Early the next morning, something stirred me to wake. I had a strong feeling that we should go out for a drive. By 6:30 a.m., we were in the car with a batch of Christmas cookies to deliver to some colleagues—heading towards the mountains to deliver the goods.
At first I thought we had a flat tire… then, all four tires were bouncing up and down.
When my husband jumped out to see what was wrong, he noticed
everyone was out of their homes and lying flat on the ground.
No one could have guessed that the world’s second largest earthquake was happening — creating a tsunami that would kill hundreds of thousands of people, displace millions more, and tear cities to the ground.
Soon all of us were out of the car with our chins pressed against the rough asphalt. Rumbling thunder sounds boomed above our heads. I looked for cracks in case the ground suddenly swallowed us up.
After what felt like an eternity, the shaking stopped.
The rumbling died away.
Slowly, we climbed back inside the car to continue our journey to check on our friends. Everyone we went to see was safe but very distressed and frightened.
As we headed towards home from our visits, I saw that the sky ahead of me was jet black. It seemed like a huge storm was stirring at that end of town.
Then, I saw people screaming, panic-stricken, and running from that direction. Cars and motorbikes zoomed by. There were children screaming for their parents.
Everything was chaotic.
“Go back! Head towards the mountains!” cried one of our friends above the clamor as he ran towards us.
I spun the car around and floored it. I thought it was the end of the world.
We finally reached the mountains and remained outdoors for the next eight hours. When I returned later that evening, half of Banda Aceh was gone. The town was in ruins.
I couldn’t believe my eyes — dead bodies hung on trees and front gates.
My house was destroyed. Everything was gone…everything.
With support from various donors including Saddleback Church of Lake Forest through Roy van Broekhuizen, YDS was able to continue its vision.

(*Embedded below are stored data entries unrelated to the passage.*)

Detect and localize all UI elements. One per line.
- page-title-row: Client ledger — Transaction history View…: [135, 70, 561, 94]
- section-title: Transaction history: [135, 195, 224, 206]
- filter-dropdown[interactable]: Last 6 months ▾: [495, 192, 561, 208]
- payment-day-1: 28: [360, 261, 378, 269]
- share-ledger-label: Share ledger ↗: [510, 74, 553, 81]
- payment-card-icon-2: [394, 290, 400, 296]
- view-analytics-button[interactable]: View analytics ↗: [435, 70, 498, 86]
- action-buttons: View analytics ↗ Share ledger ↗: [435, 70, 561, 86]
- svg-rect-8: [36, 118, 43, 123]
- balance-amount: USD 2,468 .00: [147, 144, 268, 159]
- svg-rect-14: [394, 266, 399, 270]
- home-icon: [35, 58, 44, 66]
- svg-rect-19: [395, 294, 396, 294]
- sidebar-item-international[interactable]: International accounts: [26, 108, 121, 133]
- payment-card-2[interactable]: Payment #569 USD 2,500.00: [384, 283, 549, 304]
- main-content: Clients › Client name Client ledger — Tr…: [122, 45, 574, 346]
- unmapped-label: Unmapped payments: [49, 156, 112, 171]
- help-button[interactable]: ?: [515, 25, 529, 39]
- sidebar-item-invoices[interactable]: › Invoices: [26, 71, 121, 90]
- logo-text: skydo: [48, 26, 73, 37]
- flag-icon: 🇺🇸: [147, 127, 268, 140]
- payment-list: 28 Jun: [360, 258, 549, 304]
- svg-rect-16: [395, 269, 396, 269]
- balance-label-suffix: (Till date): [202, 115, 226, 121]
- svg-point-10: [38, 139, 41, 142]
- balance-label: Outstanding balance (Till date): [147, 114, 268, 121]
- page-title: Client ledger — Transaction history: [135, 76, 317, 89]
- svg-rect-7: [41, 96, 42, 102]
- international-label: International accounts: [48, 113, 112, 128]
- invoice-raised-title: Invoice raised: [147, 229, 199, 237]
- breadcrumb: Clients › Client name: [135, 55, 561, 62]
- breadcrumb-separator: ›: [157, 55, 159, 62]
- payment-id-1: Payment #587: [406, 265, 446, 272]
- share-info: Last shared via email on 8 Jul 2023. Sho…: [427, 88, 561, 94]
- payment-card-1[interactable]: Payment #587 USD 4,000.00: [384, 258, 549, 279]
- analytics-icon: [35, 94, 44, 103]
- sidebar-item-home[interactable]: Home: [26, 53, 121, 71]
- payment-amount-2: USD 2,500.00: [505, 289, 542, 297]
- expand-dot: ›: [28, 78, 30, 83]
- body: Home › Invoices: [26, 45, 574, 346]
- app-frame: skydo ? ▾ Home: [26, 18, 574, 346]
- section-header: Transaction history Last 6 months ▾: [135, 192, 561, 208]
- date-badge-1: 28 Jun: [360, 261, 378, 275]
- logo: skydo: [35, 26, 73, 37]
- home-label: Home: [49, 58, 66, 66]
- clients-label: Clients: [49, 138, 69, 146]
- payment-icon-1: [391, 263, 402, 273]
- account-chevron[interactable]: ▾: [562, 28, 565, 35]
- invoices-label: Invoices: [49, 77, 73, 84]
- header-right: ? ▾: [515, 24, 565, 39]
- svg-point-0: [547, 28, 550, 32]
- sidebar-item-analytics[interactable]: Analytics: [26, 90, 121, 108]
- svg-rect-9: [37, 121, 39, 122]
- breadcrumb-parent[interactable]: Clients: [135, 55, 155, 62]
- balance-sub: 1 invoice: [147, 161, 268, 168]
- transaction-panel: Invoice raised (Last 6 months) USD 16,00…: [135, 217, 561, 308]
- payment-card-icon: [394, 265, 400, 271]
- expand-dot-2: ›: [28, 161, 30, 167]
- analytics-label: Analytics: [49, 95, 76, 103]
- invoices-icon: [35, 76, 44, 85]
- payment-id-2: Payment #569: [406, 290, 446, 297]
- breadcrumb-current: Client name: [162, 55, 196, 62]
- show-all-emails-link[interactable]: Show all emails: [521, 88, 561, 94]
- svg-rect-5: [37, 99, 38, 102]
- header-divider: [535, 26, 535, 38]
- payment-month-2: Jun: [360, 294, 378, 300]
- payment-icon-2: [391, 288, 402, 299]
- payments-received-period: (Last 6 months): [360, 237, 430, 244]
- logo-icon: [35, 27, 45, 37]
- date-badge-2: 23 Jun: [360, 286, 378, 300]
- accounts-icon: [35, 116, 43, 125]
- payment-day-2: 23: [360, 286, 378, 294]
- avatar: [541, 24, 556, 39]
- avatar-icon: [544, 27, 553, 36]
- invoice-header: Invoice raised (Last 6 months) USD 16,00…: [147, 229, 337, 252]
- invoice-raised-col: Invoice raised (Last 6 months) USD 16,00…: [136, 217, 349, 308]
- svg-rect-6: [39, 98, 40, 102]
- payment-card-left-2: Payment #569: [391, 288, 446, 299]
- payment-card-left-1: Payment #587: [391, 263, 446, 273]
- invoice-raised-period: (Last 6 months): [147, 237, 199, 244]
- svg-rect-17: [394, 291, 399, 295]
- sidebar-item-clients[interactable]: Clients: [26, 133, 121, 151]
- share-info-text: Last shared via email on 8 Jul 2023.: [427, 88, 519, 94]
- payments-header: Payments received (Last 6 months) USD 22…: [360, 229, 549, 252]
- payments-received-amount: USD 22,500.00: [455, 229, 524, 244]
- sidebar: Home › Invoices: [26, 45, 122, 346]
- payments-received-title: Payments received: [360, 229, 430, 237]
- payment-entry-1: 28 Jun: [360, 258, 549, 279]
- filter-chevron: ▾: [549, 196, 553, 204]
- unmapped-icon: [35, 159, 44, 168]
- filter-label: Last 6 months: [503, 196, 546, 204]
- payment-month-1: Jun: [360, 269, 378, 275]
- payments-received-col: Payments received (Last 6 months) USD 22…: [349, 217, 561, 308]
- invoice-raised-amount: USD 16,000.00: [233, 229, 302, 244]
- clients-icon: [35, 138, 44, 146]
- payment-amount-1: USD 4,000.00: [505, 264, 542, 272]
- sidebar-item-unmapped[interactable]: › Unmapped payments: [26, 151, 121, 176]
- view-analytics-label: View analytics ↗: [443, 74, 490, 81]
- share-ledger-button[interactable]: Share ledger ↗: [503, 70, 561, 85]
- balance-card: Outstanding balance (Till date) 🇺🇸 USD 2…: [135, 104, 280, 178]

By recruiting more personnel and re-establishing its programs in Banda Aceh, YDS was able to help young families, like mine, be able to rise from the ashes, deal with the horrific grief, and find the strength to extend a helping hand to others.
Who is Hanna?
Hanna is the project manager overseeing sewing activities for Laga Designs International, Inc. in Banda Aceh, Sumatera, Indonesia. She is committed to the vision of educating Acehnese women to increase their self-confidence and skills, which will in turn help them regain financial independence.